(Saved entries)
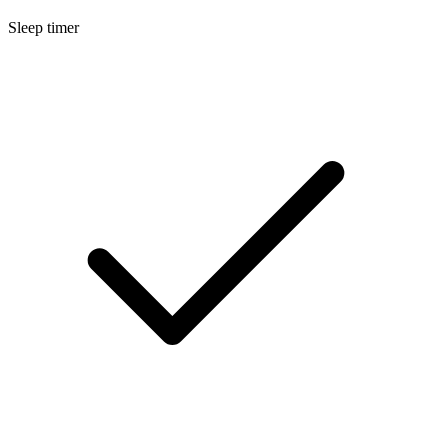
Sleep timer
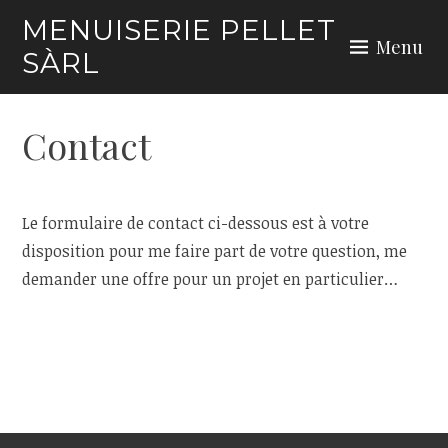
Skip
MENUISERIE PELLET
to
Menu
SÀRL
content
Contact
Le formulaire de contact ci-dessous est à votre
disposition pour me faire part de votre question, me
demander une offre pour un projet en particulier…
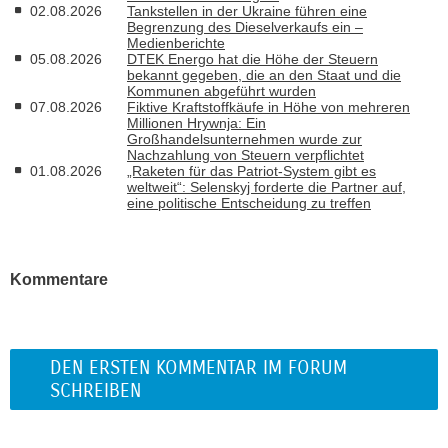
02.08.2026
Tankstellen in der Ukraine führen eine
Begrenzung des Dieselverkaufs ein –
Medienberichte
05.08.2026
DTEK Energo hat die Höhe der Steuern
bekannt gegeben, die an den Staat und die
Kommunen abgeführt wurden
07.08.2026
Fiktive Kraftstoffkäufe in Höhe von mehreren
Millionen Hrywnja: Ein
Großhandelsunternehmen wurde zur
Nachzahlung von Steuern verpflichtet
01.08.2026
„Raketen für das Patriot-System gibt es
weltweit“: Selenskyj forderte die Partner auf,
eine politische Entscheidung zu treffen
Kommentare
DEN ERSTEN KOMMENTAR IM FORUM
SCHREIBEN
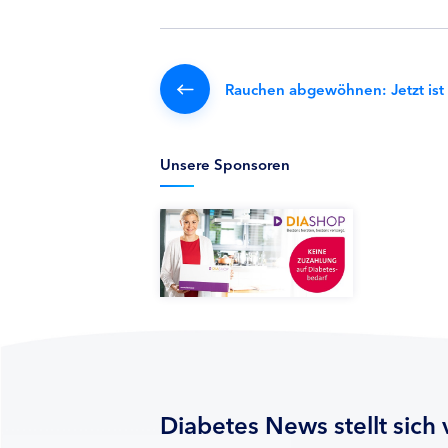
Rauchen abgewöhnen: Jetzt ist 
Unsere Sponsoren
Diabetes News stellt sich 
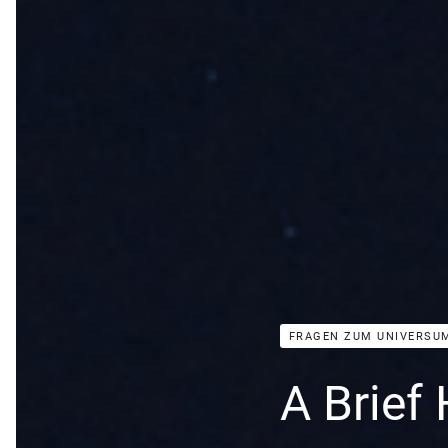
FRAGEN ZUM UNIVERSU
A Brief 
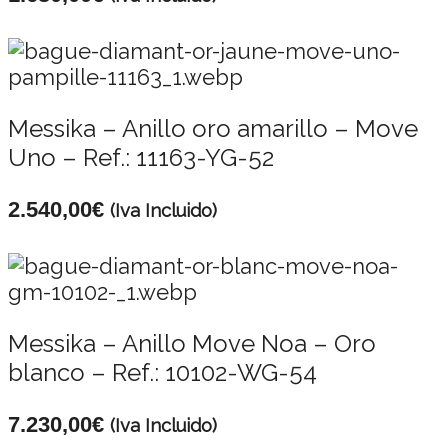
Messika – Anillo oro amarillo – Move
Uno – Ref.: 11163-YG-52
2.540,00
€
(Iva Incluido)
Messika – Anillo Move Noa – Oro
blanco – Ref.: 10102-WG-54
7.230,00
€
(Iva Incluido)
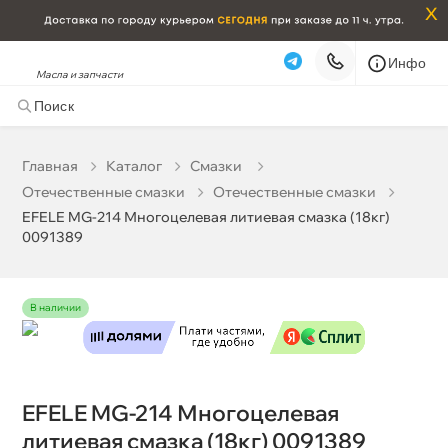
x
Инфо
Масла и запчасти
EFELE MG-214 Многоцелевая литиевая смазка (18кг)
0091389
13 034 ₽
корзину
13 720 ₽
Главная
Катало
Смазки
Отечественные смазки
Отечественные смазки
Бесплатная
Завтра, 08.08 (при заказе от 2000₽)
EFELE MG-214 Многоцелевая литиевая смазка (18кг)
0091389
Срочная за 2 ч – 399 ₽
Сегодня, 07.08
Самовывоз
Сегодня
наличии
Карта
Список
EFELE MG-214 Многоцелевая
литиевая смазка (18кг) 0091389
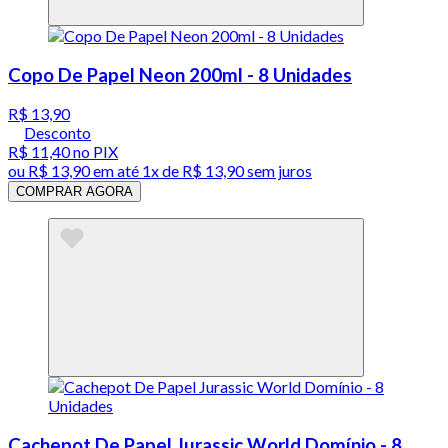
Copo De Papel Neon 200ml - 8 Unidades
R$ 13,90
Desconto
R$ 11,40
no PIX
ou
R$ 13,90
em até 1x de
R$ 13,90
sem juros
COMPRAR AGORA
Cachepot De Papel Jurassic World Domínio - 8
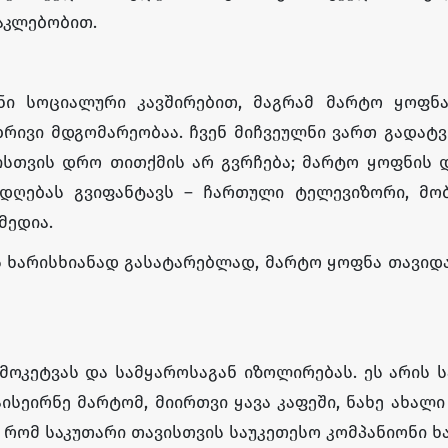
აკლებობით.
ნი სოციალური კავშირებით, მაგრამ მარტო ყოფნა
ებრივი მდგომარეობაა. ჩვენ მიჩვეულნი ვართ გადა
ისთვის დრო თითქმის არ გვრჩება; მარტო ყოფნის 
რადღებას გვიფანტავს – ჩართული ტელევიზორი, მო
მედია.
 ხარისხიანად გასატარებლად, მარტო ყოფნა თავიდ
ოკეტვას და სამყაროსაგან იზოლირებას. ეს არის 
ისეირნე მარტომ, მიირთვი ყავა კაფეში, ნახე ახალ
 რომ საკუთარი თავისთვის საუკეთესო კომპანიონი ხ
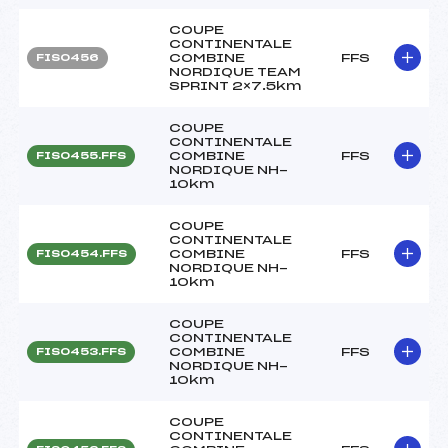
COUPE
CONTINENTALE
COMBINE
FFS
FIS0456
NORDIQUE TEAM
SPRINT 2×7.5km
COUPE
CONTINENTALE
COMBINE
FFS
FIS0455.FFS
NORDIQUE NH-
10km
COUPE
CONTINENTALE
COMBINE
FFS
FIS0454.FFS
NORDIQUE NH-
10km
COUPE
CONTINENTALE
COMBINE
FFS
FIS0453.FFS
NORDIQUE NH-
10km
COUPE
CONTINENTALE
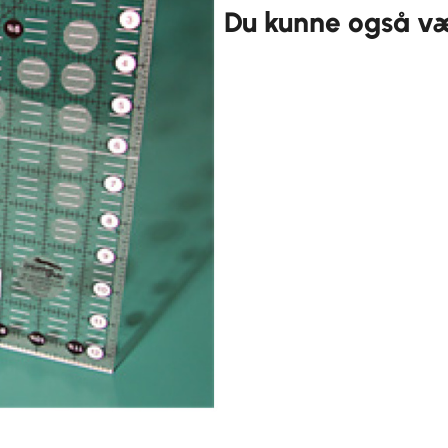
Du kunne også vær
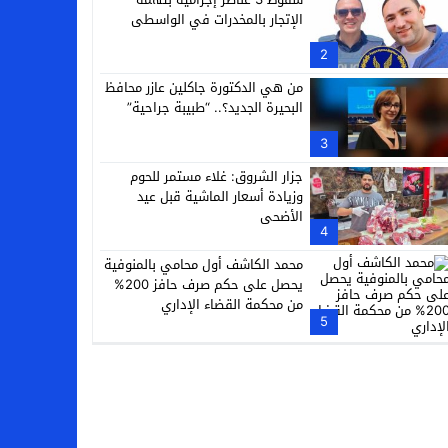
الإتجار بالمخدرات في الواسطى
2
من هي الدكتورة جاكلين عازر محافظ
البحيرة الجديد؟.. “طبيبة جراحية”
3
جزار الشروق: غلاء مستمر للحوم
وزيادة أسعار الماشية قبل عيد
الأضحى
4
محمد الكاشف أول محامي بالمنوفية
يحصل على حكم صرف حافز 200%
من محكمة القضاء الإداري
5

§ WHAT TO DO
Transcribe the lines above exactly, beginning at the one with "Nachzahlung von Steuern verpflichtet" and ending at the one with "Unsere Sponsoren". Include both; exclude the pictures.

§ ANSWER TO THIS TASK
Nachzahlung von Steuern verpflichtet
01.08.2026
„Raketen für das Patriot-System gibt es
weltweit“: Selenskyj forderte die Partner auf,
eine politische Entscheidung zu treffen
Kommentare
DEN ERSTEN KOMMENTAR IM FORUM
SCHREIBEN
Rauchen abgewöhnen: Jetzt ist 
Unsere Sponsoren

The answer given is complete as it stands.